Del Mar’s long term deplorable record of resistance to providing our share of affordable housing is rearing its ugly head again.


This time it involves a threat to evict the four remaining families in our rental subsidy program dating back to the mid ‘80s. The four low income families receive subsidies that make up the gap between the market rent and 30% of their income. Our city budget funded the program out of a “housing fund” fed by federal grants and developer fees. The program supported eight families for several decades with the goal of increasing the number to 16 families. We explicitly cited this program in several of our state housing element plans as one of our affordable housing programs, even though it did not count toward our assigned allocation of new units.
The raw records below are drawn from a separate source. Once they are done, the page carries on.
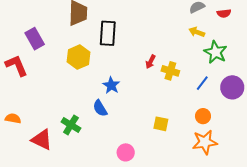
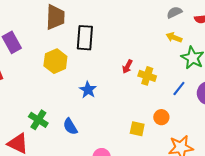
blue semicircle: (100, 108) -> (70, 126), moved
orange circle: (203, 116) -> (161, 117), moved
green cross: (71, 125) -> (38, 120), moved

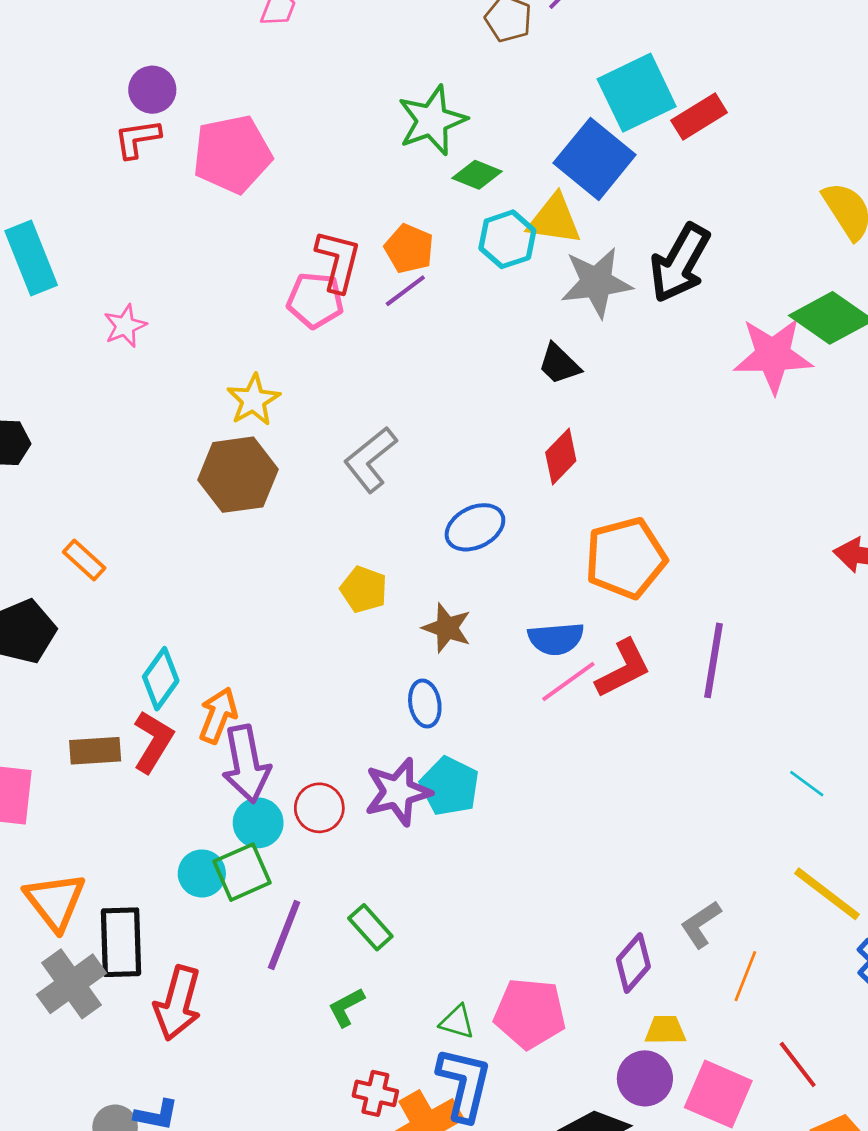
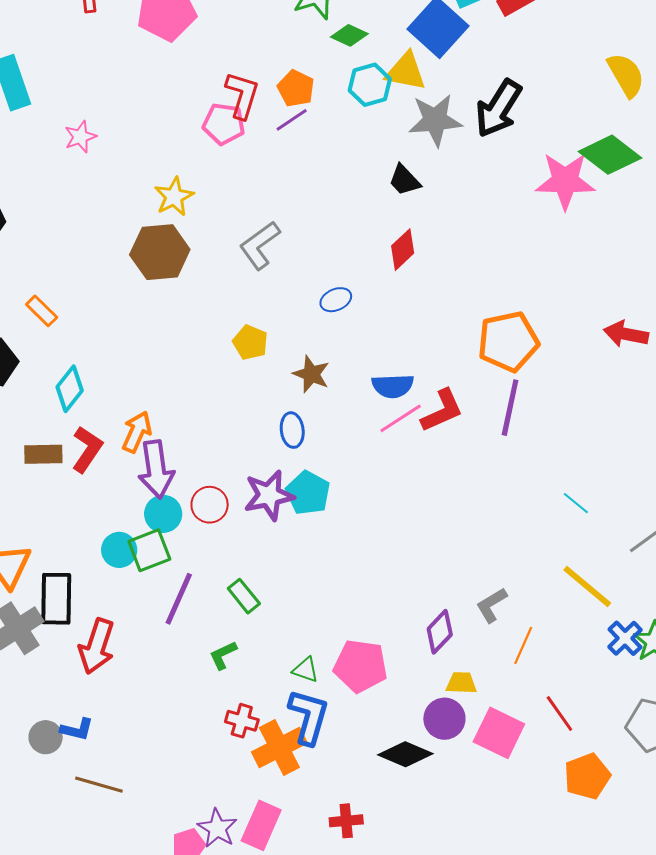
blue ellipse: (475, 527) -> (336, 300), size x0.7
orange pentagon: (626, 558) -> (508, 342), moved
cyan diamond: (161, 679) -> (70, 389), moved

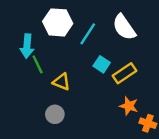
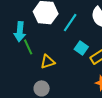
yellow triangle: (61, 82) -> (48, 62), turned -42

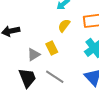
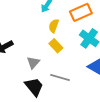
yellow rectangle: (52, 48) -> (56, 46), moved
The federal grants were discontinued and developer fees are no longer available. Consequently, the housing fund began to diminish, as did the number of families in the program. Several years ago members of the Del Mar Housing Corporation convinced the Council to use a 0.5% increase in the hotel tax (TOT) paid by visitors to replenish the housing fund for this program and other housing efforts. At the time, Council Members would not create a dedicated line item in the budget, as they do for the business community, but assured advocates that the funds would be dedicated to housing.


Last year the Council majority notified the participants that the subsidies were to be discontinued, in effect an eviction notice. Concerned community members urged the Council not to renege on our long commitment to these families. The Council relented, extending the subsidies for only one year and promising to find an alternative to eviction.


The Council agenda lists a new item as a “compromise.”  The city offers to cover one half of the expense if the community mounts a matching fundraising program from private donations. It is time for this city to stop holding these four remaining families hostage. We need to honor our commitments to these families who are our neighbors and friends–Create a line item in the budget using funds from the general fund, TOT, and perhaps a new tax on short term rentals. Terminate the subsidy program only after current occupants leave.


Del Mar has already earned a reputation for evading its share in the state’s massive housing shortage. Why ask for another “elitist” headline, “Del Mar Evicts Four Families”?